The association between cardiometabolic risk factors and breast cancer outcomes
Prevalence of cardiometabolic risk factors contributing to metabolic syndrome is common, and numerous metabolic syndrome components are associated with increased primary breast cancer risk. However, less is known about their relation to breast cancer outcomes. In addition, adherence to chronic medications for metabolic syndrome risk factors such as diabetes is generally low and associated with adverse health outcomes. The growing population of breast cancer survivors and increasingly high prevalence of comorbidity warrants better understanding of medication adherence and clinical management. We sought to evaluate whether metabolic syndrome risk factors increase risk of second breast cancer events (SBCE) and breast cancer-specific mortality and describe whether adherence to oral diabetes medications and clinical control of diabetes vary prior to and following breast cancer treatment.

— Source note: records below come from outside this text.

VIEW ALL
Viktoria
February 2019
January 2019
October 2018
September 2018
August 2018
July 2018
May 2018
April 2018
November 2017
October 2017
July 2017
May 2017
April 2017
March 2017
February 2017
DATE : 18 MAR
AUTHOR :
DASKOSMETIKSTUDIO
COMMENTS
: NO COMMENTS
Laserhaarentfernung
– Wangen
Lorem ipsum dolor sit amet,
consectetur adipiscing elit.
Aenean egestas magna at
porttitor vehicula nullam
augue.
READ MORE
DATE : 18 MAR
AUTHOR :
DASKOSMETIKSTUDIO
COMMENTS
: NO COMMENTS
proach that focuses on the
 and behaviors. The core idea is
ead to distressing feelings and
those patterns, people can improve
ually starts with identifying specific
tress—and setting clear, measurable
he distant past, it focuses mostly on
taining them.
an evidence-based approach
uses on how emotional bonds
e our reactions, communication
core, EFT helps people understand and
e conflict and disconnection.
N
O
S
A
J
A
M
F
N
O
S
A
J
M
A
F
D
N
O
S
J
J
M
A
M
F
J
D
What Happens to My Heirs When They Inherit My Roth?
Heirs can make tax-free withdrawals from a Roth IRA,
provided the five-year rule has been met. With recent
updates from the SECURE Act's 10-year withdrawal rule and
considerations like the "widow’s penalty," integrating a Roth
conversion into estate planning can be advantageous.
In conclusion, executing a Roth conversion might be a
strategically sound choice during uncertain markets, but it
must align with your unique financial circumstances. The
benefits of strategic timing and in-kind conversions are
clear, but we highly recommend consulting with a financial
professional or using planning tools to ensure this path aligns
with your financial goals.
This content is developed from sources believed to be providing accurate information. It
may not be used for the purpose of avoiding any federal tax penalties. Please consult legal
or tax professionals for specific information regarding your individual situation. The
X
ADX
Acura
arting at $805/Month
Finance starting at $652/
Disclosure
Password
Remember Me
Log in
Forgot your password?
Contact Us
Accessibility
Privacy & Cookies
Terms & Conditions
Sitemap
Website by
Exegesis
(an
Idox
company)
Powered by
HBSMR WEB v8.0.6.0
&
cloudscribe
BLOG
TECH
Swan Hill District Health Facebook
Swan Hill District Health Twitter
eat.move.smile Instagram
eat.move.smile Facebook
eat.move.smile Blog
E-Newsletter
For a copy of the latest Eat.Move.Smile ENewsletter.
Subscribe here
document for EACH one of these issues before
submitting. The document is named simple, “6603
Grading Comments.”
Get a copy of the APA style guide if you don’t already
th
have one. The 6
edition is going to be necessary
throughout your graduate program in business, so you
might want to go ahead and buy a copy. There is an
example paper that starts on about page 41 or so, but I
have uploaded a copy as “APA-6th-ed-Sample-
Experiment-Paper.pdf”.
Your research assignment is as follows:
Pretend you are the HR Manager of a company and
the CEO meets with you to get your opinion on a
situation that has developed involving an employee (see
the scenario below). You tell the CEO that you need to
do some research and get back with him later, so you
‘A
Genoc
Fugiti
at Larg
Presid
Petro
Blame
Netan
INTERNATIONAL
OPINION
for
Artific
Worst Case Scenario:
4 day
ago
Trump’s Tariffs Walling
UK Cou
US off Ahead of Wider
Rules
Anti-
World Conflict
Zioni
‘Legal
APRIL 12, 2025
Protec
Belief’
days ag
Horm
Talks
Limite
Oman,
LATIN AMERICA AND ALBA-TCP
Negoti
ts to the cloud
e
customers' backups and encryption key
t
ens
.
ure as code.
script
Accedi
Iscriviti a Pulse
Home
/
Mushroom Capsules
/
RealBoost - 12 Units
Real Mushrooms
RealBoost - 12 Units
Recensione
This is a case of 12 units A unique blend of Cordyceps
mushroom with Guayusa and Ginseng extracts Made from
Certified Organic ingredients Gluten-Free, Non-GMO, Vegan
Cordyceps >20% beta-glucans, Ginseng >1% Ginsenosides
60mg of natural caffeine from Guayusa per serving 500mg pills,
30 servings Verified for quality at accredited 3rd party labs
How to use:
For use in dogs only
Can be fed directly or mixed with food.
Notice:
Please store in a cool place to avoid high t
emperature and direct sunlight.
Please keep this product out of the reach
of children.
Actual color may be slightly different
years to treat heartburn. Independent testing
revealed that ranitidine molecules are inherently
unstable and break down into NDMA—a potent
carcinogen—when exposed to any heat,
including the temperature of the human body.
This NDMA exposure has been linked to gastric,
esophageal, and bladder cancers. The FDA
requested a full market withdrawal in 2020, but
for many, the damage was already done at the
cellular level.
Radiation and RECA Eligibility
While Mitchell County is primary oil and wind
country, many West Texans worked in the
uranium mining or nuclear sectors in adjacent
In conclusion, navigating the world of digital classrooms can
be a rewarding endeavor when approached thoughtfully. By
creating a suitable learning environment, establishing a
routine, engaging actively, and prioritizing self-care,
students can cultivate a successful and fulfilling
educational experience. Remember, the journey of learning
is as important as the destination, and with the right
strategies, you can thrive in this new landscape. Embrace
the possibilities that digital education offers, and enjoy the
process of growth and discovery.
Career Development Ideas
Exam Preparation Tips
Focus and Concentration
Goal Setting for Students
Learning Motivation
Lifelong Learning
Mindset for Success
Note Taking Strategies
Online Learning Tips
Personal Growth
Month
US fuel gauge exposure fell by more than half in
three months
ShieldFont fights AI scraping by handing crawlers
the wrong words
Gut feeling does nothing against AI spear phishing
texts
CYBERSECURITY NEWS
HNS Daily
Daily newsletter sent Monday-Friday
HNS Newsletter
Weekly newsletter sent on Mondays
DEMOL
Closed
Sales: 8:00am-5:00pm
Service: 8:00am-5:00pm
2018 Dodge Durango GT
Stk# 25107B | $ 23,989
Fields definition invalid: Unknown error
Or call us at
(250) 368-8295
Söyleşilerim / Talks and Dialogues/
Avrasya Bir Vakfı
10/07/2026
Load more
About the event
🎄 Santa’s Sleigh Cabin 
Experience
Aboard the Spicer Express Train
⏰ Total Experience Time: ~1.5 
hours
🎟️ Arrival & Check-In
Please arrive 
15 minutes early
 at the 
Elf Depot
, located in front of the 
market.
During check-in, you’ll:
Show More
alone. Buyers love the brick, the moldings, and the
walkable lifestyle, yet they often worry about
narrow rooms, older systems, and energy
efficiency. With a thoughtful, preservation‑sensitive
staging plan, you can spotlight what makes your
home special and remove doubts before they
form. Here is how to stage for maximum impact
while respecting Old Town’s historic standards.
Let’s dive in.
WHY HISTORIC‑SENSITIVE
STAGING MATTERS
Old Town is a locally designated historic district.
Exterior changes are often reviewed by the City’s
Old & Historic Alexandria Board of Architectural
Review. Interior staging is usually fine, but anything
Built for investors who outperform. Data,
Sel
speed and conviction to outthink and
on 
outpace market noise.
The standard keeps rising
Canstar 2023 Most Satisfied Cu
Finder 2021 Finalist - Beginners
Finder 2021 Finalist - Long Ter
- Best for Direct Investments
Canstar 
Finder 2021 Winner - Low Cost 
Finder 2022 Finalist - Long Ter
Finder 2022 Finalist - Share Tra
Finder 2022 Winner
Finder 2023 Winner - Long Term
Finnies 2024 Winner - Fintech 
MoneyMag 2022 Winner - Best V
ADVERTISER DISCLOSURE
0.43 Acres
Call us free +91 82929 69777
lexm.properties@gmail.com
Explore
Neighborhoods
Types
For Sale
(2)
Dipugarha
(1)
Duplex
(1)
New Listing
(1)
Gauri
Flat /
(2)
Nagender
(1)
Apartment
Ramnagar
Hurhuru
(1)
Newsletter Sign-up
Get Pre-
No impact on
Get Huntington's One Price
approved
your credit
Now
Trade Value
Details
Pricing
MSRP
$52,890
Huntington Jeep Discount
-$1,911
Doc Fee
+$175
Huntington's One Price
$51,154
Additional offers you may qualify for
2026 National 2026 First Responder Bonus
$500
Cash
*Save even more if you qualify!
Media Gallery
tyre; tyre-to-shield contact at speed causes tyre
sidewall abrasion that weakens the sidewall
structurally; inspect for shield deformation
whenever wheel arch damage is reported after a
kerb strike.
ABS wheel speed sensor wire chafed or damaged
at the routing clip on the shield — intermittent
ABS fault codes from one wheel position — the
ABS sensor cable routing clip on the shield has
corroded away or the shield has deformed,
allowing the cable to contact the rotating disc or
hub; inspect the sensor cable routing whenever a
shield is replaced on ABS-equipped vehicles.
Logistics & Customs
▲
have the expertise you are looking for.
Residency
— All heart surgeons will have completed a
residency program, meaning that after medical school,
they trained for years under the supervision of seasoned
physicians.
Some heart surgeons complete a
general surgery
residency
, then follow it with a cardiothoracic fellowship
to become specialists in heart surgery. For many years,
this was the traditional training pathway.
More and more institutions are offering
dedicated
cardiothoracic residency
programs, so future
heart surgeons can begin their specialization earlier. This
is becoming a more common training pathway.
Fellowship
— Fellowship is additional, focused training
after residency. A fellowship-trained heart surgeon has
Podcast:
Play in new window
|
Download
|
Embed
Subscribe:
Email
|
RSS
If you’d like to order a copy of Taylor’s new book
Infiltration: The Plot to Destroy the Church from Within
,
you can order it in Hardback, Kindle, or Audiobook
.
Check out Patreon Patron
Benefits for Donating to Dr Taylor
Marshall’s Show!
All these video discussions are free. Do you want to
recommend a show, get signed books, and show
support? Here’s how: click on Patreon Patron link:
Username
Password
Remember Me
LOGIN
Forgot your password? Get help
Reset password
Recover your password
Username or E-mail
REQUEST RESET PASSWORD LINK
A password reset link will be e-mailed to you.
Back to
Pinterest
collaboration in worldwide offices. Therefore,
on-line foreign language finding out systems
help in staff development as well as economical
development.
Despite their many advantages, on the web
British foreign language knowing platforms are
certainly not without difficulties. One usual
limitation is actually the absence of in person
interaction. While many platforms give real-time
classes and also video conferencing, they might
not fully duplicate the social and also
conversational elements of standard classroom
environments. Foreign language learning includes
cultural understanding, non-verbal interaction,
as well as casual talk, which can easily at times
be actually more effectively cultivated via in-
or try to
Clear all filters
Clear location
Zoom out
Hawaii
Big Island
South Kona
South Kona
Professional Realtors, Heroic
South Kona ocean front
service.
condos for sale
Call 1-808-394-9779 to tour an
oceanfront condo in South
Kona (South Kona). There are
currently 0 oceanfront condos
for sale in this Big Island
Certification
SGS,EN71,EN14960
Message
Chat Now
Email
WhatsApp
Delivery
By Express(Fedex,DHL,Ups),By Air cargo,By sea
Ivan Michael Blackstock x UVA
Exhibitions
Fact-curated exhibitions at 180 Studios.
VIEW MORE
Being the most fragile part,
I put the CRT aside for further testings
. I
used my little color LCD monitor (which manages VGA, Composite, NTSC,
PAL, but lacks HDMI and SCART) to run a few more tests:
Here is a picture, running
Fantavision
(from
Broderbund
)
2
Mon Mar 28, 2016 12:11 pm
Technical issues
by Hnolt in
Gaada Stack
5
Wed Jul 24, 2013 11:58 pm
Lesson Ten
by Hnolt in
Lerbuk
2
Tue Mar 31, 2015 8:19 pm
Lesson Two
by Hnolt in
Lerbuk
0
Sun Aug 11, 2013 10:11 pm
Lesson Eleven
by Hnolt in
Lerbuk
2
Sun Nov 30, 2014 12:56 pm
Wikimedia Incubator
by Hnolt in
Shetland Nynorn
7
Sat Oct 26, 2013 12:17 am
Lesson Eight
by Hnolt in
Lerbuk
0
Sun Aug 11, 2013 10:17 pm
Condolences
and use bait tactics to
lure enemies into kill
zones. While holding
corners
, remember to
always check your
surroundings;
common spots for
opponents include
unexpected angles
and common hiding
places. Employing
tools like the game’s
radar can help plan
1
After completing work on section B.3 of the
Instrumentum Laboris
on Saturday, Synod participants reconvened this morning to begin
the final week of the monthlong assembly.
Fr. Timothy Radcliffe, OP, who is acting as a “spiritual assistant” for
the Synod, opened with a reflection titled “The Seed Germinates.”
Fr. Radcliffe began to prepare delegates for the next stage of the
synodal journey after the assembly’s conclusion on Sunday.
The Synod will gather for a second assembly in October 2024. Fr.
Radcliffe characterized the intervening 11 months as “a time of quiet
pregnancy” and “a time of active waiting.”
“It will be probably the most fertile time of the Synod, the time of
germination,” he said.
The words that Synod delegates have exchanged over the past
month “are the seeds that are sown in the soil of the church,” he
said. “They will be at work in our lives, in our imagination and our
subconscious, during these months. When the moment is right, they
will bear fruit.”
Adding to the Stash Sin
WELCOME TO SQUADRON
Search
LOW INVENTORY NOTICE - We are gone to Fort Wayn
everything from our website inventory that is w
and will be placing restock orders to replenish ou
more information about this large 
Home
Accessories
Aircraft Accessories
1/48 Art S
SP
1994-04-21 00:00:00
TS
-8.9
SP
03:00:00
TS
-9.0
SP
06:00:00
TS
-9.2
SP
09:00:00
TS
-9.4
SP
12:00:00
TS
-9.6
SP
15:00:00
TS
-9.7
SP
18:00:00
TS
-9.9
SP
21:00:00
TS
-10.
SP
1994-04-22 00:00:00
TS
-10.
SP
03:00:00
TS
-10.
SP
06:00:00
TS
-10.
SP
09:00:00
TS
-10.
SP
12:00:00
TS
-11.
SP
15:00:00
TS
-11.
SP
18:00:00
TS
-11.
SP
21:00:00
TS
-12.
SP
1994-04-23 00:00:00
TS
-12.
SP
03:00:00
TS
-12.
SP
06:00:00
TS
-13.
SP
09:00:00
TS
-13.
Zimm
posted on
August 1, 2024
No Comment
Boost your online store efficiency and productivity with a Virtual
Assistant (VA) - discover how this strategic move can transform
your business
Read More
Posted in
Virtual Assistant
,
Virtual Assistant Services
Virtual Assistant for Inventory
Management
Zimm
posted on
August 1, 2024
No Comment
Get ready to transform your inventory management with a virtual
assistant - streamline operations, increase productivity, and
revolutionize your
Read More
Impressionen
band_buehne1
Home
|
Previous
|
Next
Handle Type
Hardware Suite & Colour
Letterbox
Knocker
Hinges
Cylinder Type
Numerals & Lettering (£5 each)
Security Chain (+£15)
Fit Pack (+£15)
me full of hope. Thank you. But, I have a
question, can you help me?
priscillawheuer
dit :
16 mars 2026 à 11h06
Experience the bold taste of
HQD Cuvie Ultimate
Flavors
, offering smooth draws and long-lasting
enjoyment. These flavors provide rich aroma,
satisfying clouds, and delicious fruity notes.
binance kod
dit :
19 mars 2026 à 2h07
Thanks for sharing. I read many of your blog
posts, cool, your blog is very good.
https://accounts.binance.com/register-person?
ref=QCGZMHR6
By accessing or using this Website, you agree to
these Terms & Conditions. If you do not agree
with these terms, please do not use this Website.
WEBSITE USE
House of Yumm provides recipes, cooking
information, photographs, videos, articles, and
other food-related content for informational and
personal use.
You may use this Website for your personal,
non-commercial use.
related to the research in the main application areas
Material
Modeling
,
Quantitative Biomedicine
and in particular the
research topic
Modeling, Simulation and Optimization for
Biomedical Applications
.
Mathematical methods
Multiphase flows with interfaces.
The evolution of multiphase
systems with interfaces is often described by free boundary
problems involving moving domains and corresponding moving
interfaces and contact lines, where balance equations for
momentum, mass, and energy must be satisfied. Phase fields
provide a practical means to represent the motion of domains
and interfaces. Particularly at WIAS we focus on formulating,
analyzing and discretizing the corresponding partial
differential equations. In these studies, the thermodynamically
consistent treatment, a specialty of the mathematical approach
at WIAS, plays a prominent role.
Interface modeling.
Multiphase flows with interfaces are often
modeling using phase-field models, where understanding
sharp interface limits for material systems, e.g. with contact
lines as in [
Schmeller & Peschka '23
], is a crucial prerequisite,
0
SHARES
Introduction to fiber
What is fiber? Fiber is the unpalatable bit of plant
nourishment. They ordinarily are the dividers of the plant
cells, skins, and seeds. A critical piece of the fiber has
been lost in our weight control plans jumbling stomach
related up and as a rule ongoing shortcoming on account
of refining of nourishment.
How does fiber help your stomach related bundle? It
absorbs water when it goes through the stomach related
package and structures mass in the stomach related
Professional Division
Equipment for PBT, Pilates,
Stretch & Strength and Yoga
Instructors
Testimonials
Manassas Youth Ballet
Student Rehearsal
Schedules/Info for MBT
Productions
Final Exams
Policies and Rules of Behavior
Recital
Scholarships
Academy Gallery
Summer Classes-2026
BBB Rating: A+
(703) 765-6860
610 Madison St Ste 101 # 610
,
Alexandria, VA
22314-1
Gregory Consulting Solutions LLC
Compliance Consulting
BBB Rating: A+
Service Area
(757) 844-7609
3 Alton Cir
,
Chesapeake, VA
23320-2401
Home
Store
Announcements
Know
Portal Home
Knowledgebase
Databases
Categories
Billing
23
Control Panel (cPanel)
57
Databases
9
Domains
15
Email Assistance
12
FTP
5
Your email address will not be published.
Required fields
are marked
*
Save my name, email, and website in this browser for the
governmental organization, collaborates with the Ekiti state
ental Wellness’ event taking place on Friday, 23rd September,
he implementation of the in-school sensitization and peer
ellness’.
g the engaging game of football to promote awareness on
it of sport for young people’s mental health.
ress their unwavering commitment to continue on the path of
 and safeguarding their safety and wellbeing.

We conducted a retrospective cohort study among female health plan enrollees ages ≥18 years diagnosed with stage I or II breast cancer between 1990-2008 via the Surveillance, Epidemiology, and End Results registry. Data sources included automated health plan data and medical records. We used Cox regression models to estimate the relation between metabolic syndrome components and SBCE (first of recurrence or second primary) and breast cancer-specific mortality while adjusting for potential confounders. We measured adherence and discontinuation of oral diabetes medications, biguanides (i.e., metformin) and sulfonylureas using medication possession ratios (MPR) and discontinuation rates (DR) in the year prior to incident cancer diagnosis, during treatment and the subsequent three years. We evaluated medication adherence (MPR ≥0.80), persistence (1-DR) and glycemic control (HbA1c ≤7.0%) in corresponding periods.
Among the 4,216 women in the cohort, 26% had ≥3 metabolic syndrome components and 13% developed SBCE during follow-up. Presence of metabolic syndrome (≥3 components) was associated with increased risk of SBCE (HR 1.50, 95% CI 1.08-2.07) and increased risk of breast cancer-specific mortality (HR 1.65, 95% CI 1.02-2.69). Among the 509 oral diabetes medication users, the proportion of adherent users declined during breast cancer treatment (75.3% versus 24.6%, P<0.001), whereas the proportion of high HbA1c (>7.0%) was increased in the year following treatment (34.9% versus 51.1%, P<0.001) compared with baseline.
Risk of SBCE and breast cancer-specific mortality may be altered by cardiometabolic risk factors contributing to metabolic syndrome. Adherence to oral medications for diabetes and glycemic control declines during and following breast cancer diagnosis. Further research in larger more diverse populations as well as other site-specific cancers and comorbidities is warranted.